(Data entries)
◆ ◆ ◆ ◆ ◆ ◆ ◆

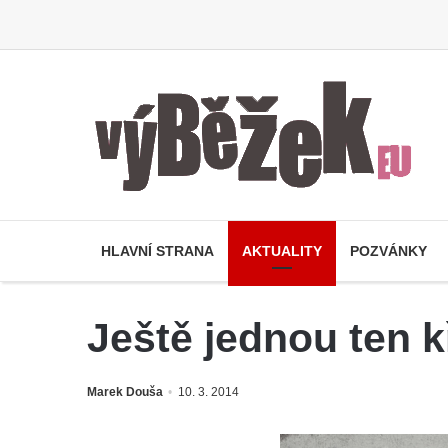
HLAVNÍ STRANA
AKTUALITY
POZVÁNKY
Ještě jednou ten 
Marek Douša
10. 3. 2014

◆ ◆ ◆ ◆ ◆ ◆ ◆

■ **Work item**:
Each record above must be retyped exactly as given, with the images excluded.

■ **Reply to the task**:
HLAVNÍ STRANA
AKTUALITY
POZVÁNKY
Ještě jednou ten 
Marek Douša
10. 3. 2014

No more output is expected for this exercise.